[PROMPT]
Your answer should consist of the complete listing, repeated verbatim.

[[ SOURCE INFORMATION, beginning ]]

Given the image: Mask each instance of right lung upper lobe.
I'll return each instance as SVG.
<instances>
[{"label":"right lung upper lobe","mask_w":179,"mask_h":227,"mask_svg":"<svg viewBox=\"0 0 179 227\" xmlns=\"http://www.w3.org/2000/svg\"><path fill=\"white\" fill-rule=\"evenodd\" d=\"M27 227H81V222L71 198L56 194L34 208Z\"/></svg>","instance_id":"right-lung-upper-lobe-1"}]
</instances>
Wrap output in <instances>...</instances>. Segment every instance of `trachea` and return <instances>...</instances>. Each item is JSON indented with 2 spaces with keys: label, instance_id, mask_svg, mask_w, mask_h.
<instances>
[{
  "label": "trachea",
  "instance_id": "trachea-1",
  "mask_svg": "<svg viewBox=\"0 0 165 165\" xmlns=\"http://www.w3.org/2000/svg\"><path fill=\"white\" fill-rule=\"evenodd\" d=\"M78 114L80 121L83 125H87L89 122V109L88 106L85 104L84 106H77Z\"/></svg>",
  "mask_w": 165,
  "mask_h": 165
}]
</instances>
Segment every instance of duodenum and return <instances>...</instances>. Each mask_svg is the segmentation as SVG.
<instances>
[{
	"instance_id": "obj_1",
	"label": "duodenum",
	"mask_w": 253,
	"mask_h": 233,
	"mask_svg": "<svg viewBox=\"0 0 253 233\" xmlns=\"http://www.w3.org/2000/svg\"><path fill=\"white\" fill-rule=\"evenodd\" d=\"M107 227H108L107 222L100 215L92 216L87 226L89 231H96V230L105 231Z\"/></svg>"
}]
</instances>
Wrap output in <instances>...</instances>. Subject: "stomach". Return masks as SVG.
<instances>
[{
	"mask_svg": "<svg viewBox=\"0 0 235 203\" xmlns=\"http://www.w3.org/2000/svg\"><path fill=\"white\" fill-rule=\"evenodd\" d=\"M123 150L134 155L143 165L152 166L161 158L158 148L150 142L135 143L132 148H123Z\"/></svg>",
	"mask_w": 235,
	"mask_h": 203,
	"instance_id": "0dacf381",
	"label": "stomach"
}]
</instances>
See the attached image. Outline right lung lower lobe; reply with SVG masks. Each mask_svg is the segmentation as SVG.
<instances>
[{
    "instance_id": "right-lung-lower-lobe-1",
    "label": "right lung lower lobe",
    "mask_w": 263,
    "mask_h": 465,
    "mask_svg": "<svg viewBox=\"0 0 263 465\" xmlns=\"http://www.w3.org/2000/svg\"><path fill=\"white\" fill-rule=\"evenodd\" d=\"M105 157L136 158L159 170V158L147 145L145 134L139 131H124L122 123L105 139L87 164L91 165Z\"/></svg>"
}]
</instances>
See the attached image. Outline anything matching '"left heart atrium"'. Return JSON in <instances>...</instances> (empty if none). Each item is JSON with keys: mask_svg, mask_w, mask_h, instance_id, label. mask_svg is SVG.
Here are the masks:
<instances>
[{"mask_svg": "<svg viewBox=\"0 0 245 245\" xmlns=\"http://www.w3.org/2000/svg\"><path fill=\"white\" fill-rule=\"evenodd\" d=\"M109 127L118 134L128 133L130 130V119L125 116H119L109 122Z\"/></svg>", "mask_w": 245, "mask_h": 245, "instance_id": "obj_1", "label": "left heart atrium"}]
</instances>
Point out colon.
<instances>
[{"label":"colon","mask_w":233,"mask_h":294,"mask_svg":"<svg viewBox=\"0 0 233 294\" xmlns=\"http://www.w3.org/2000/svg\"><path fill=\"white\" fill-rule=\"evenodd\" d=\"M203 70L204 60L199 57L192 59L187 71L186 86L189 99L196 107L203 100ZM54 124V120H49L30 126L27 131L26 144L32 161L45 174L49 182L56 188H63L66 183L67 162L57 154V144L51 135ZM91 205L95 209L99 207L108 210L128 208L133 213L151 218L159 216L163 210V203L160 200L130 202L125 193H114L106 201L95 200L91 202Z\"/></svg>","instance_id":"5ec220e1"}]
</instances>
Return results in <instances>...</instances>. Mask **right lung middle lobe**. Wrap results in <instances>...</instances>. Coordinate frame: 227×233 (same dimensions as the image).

[[ SOURCE INFORMATION, end ]]

[ANSWER FOR THIS EXERCISE]
Given the image: Mask each instance of right lung upper lobe.
I'll return each instance as SVG.
<instances>
[{"label":"right lung upper lobe","mask_w":179,"mask_h":227,"mask_svg":"<svg viewBox=\"0 0 179 227\" xmlns=\"http://www.w3.org/2000/svg\"><path fill=\"white\" fill-rule=\"evenodd\" d=\"M27 227H81V222L71 198L56 194L34 208Z\"/></svg>","instance_id":"right-lung-upper-lobe-1"}]
</instances>
Wrap output in <instances>...</instances>. Segment every instance of `trachea` and return <instances>...</instances>. Each item is JSON indented with 2 spaces with keys: label, instance_id, mask_svg, mask_w, mask_h.
<instances>
[{
  "label": "trachea",
  "instance_id": "trachea-1",
  "mask_svg": "<svg viewBox=\"0 0 165 165\" xmlns=\"http://www.w3.org/2000/svg\"><path fill=\"white\" fill-rule=\"evenodd\" d=\"M78 114L80 121L83 125H87L89 122V109L88 106L85 104L84 106H77Z\"/></svg>",
  "mask_w": 165,
  "mask_h": 165
}]
</instances>
Segment every instance of duodenum and return <instances>...</instances>. Each mask_svg is the segmentation as SVG.
<instances>
[{
	"instance_id": "obj_1",
	"label": "duodenum",
	"mask_w": 253,
	"mask_h": 233,
	"mask_svg": "<svg viewBox=\"0 0 253 233\" xmlns=\"http://www.w3.org/2000/svg\"><path fill=\"white\" fill-rule=\"evenodd\" d=\"M107 227H108L107 222L100 215L92 216L87 226L89 231H96V230L105 231Z\"/></svg>"
}]
</instances>
Wrap output in <instances>...</instances>. Subject: "stomach". Return masks as SVG.
<instances>
[{
	"mask_svg": "<svg viewBox=\"0 0 235 203\" xmlns=\"http://www.w3.org/2000/svg\"><path fill=\"white\" fill-rule=\"evenodd\" d=\"M123 150L134 155L143 165L152 166L161 158L158 148L150 142L135 143L132 148H123Z\"/></svg>",
	"mask_w": 235,
	"mask_h": 203,
	"instance_id": "0dacf381",
	"label": "stomach"
}]
</instances>
See the attached image. Outline right lung lower lobe; reply with SVG masks. Each mask_svg is the segmentation as SVG.
<instances>
[{
    "instance_id": "right-lung-lower-lobe-1",
    "label": "right lung lower lobe",
    "mask_w": 263,
    "mask_h": 465,
    "mask_svg": "<svg viewBox=\"0 0 263 465\" xmlns=\"http://www.w3.org/2000/svg\"><path fill=\"white\" fill-rule=\"evenodd\" d=\"M105 157L136 158L159 170V158L147 145L145 134L139 131H124L122 123L105 139L87 164L91 165Z\"/></svg>"
}]
</instances>
See the attached image. Outline anything matching '"left heart atrium"'. Return JSON in <instances>...</instances> (empty if none). Each item is JSON with keys: mask_svg, mask_w, mask_h, instance_id, label. mask_svg is SVG.
Here are the masks:
<instances>
[{"mask_svg": "<svg viewBox=\"0 0 245 245\" xmlns=\"http://www.w3.org/2000/svg\"><path fill=\"white\" fill-rule=\"evenodd\" d=\"M109 127L118 134L128 133L130 130V119L125 116H119L109 122Z\"/></svg>", "mask_w": 245, "mask_h": 245, "instance_id": "obj_1", "label": "left heart atrium"}]
</instances>
Point out colon.
<instances>
[{"label":"colon","mask_w":233,"mask_h":294,"mask_svg":"<svg viewBox=\"0 0 233 294\" xmlns=\"http://www.w3.org/2000/svg\"><path fill=\"white\" fill-rule=\"evenodd\" d=\"M203 70L204 60L199 57L192 59L187 71L186 86L189 99L196 107L203 100ZM54 124V120H49L30 126L27 131L26 144L32 161L45 174L49 182L56 188H63L66 183L67 162L57 154V144L51 135ZM91 205L95 209L99 207L108 210L128 208L133 213L151 218L159 216L163 210V203L160 200L130 202L125 193H114L106 201L95 200L91 202Z\"/></svg>","instance_id":"5ec220e1"}]
</instances>
Return results in <instances>...</instances>. Mask **right lung middle lobe**. Wrap results in <instances>...</instances>. Coordinate frame: 227×233 (same dimensions as the image).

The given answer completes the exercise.